By Shirley Ragsdale sragsdale@dmreg.com
Des Moines Register [Iowa]
August 17, 2006

http://desmoinesregister.com/apps/pbcs.dll/article?AID=
/20060817/NEWS/60817011/1001/OBITUARIES

An Iowa survivor of sexual abuse by a nun will take part in a news conference today calling for reforms to prevent abuse by clergy.

Steve Theisen of Hudson will participate in a SNAP press conference at 2:30 outside the Leadership Conference for Women Religious national assembly convening in Atlanta.

The Leadership Conference is a canonically approved organization that serves as a support system and corporate voice for leaders of orders of Catholic sisters in the United States. The conference has about 1,000 members who represent about 95 percent of the 73,000 women religious in the nation.

Theisen, Iowa director for the Survivors Network for those Abused by

Priests, will join six clergy abuse victims in the demonstration.

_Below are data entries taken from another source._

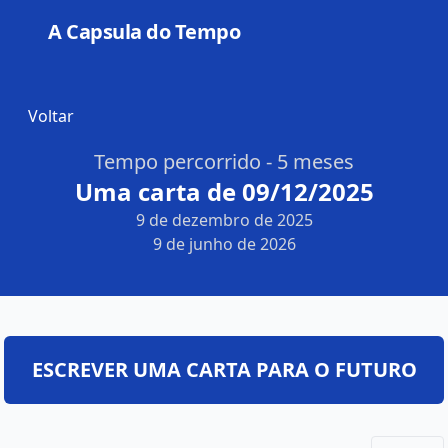
A Capsula do Tempo
Open
Voltar
Tempo percorrido - 5 meses
Uma carta de 09/12/2025
9 de dezembro de 2025
9 de junho de 2026
ESCREVER UMA CARTA PARA O FUTURO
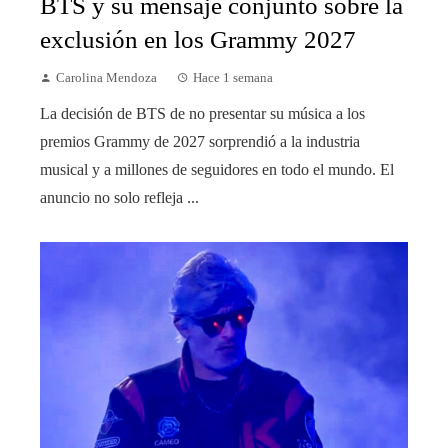
BTS y su mensaje conjunto sobre la
exclusión en los Grammy 2027
Carolina Mendoza
Hace 1 semana
La decisión de BTS de no presentar su música a los
premios Grammy de 2027 sorprendió a la industria
musical y a millones de seguidores en todo el mundo. El
anuncio no solo refleja ...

Theisen's claim that he was sexually abused by a Dubuque area nun was found credible in a diocesan investigation, but was rejected by the sexual abuse committee of the Dubuque Archdiocese.

At the press conference he will be joined by others who allege they were molested by nuns, a former Catholic nun and SNAP national director David Clohessy.

At the news conference, six victims of sexual abuse by priests and sisters will:

• Discuss reforms they seek to prevent future clergy sex abuse.

• Try to hand deliver a letter to Leadership conference officials urging

them to let victims speak at the national meeting.

• Ask the conference to work harder to find and help men and women who have been sexually abused by nuns.

"They'll also prod anyone who experienced, witnessed or suspected abuse by nuns and other Catholic officials to come forward and get the help they need and deserve," Clohessy said. "We will encourage people to contact secular, not church officials."

The group is hearing from more and more abuse victims, according to Clohessy.

"Victims are concerned that, despite the considerable public attention given to priests' sex crimes and bishops' complicity, child sexual abuse by nuns remains largely hidden," Theisen said. "It is even more difficult for any victim of sexual abuse by a nun to come forward."